The SEC is seeking comments on a plan to do retrospective reviews of its existing regulations. The announcement and the release, as well as a link for comments, are available here. The SEC‘s request is in response to Executive Order 13579 (July 11, 2011), in which President Obama called on independent agencies to “consider how best to promote retrospective analysis of rules that may be outmoded, ineffective, insufficient, or excessively burdensome, and to modify, streamline, expand, or repeal them in accordance with what has been learned.”
The SEC release, in addition to requesting general comments, solicits responses to the following specific questions:
- What factors should the Commission consider in selecting and prioritizing rules for review?
- How often should the Commission review existing rules?
- Should different rules be reviewed at different intervals? If so, which categories of rules should be reviewed more or less frequently, and on what basis?
- To what extent does relevant data exist that the Commission should consider in selecting and prioritizing rules for review and in reviewing rules, and how should the Commission assess such data in these processes? To what extent should these processes include reviewing financial economic literature or conducting empirical studies? How can our review processes obtain and consider data and analyses that address the benefits of our rules in preventing fraud or other harms to our financial markets and in otherwise protecting investors?

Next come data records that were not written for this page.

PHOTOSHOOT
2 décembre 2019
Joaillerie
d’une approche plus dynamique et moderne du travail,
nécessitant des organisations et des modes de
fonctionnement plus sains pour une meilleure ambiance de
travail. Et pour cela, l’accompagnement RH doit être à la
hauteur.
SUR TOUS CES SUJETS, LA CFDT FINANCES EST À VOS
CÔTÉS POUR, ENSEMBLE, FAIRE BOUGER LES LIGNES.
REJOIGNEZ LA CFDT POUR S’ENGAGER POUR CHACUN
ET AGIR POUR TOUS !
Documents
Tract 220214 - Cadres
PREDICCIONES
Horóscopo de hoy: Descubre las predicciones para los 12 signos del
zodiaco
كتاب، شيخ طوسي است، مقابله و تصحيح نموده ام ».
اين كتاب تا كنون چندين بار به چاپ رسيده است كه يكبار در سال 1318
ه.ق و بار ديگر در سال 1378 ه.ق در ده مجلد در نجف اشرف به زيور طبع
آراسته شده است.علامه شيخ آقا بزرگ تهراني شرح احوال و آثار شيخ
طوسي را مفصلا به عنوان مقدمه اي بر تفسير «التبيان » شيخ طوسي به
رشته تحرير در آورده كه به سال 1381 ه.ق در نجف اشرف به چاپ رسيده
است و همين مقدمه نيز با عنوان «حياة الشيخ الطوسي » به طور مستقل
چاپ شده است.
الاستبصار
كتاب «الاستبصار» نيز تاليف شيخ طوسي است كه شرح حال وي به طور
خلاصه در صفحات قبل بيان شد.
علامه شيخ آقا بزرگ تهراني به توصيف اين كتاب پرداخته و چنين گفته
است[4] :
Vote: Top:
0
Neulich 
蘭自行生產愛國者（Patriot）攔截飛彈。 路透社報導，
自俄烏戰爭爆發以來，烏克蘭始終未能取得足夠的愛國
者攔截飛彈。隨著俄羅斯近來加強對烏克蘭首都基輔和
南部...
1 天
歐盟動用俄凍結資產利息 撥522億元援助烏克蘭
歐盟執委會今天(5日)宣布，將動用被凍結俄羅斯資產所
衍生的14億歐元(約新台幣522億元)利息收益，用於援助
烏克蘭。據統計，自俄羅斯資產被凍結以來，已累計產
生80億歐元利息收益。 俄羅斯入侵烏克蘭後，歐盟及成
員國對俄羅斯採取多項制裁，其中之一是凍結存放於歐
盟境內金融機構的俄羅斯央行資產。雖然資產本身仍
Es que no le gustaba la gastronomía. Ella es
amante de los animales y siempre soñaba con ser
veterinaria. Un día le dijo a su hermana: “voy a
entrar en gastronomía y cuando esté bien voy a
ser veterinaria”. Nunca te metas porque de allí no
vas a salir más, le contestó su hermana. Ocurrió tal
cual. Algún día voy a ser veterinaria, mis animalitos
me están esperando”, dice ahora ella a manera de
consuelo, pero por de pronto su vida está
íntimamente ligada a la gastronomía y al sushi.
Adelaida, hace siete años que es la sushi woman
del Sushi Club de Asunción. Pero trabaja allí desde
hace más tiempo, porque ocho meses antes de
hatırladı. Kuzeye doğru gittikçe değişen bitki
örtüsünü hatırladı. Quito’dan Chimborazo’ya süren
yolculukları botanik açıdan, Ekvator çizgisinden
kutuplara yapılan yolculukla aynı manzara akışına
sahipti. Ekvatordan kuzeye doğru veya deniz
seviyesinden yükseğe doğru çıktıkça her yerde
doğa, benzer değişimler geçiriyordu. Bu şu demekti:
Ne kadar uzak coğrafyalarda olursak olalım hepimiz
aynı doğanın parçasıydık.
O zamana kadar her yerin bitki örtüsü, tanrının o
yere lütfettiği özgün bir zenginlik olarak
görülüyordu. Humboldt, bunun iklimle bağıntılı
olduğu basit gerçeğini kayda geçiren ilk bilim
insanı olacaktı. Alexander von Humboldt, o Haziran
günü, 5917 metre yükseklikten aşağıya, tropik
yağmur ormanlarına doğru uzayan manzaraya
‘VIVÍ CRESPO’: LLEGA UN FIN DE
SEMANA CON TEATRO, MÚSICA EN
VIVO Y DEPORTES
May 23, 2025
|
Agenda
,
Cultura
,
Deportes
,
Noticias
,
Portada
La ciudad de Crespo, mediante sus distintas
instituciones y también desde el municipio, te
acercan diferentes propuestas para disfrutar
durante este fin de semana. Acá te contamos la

- What can the Commission do to modify, streamline, or expand its regulatory review processes?
- How should the Commission improve public outreach and increase public participation in the rulemaking process?
- Is there any other information that the Commission should consider in developing and implementing a preliminary plan for retrospective review of regulations?

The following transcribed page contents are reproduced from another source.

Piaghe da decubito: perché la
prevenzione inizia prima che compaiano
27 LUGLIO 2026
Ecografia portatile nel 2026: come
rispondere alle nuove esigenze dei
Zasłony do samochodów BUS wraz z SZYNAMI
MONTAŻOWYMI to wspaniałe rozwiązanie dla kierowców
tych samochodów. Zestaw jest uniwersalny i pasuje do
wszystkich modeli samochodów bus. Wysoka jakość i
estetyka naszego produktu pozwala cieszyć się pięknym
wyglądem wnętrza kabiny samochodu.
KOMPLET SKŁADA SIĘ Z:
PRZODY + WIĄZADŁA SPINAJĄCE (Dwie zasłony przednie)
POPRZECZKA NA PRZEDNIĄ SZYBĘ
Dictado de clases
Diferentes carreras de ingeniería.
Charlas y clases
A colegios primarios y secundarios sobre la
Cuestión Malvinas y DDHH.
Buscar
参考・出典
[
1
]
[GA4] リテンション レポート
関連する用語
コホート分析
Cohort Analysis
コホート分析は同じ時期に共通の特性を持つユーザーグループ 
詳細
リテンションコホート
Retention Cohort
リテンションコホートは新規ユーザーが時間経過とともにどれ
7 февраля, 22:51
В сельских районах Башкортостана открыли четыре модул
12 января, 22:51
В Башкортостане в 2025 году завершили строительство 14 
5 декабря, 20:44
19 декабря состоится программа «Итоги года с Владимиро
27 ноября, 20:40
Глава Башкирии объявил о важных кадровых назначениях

In my academic career, I have proposed changes to many SEC rules. I’m not a fan of some of the things the SEC has done. But I seriously doubt this review is going to have much effect, and I would rather see the Commission use its resources for fraud enforcement than to waste money on superficial reviews that are likely to result in marginal tweaking of the rules. I suspect the entire undertaking is an exercise in public relations, and there are better ways to spend the SEC’s limited funds.

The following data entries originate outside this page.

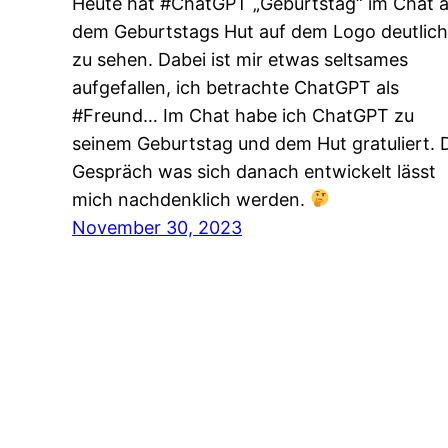
Heute hat #ChatGPT „Geburtstag“ im Chat 
dem Geburtstags Hut auf dem Logo deutlich
zu sehen. Dabei ist mir etwas seltsames
aufgefallen, ich betrachte ChatGPT als
#Freund… Im Chat habe ich ChatGPT zu
seinem Geburtstag und dem Hut gratuliert. 
Gespräch was sich danach entwickelt lässt
mich nachdenklich werden.
November 30, 2023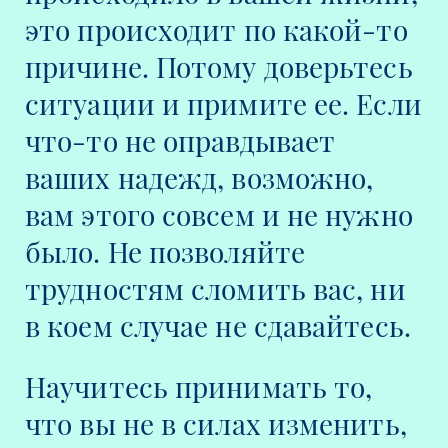
это происходит по какой-то
причине. Потому доверьтесь
ситуации и примите ее. Если
что-то не оправдывает
ваших надежд, возможно,
вам этого совсем и не нужно
было. Не позволяйте
трудностям сломить вас, ни
в коем случае не сдавайтесь.
Научитесь принимать то,
что вы не в силах изменить,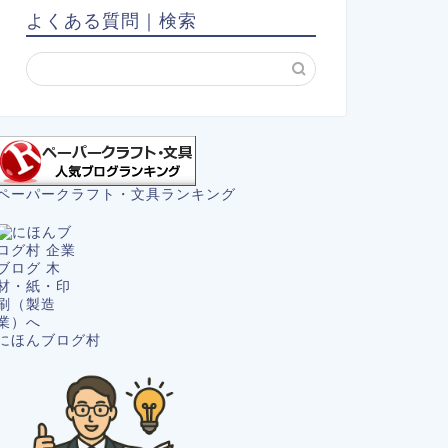
よくある質問｜検索
ペーパークラフト・文具ランキング
にほんブログ村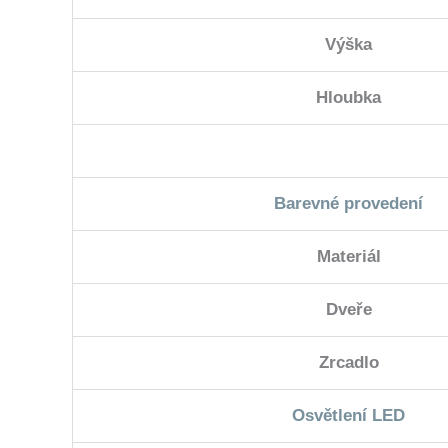
Výška
Hloubka
Barevné provedení
Materiál
Dveře
Zrcadlo
Osvětlení LED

But there is at least a possibility that the effort will backfire. When the SEC engages in rulemaking, it has a statutory obligation to consider whether its action will promote “efficiency, competition, and capital formation.” See Securities Act § 2(b); Exchange Act § 3(f); Investment Company Act § 2(c); Investment Advisers Act § 202(c). The recent Business Roundtable decision in the D.C. Circuit, which I and Stefan Padfield blogged about earlier, relied on one of these provisions to hold that the SEC’s failure to adequately consider the economic consequences of its proxy access rule violated the Administrative Procedure Act.
If the SEC sets up a formal, public process to review its rules, is it setting itself up for another D.C. Circuit failure? Assume, for example, that the SEC initiates a public review of Regulation D, which exempts certain securities offerings from the registration requirements of the Securities Act. Some of the commenters propose revisions that would substantially liberalize Regulation D, arguing that exempting more offerings would promote capital formation without significantly affecting investor protection. The SEC rejects those comments and makes only marginal changes to the regulation. Could the proponents of more radical change successfully argue that the SEC failed to adequately consider their economic arguments?
It’s possible that the SEC, at the President’s behest, is about to open a Pandora’s box.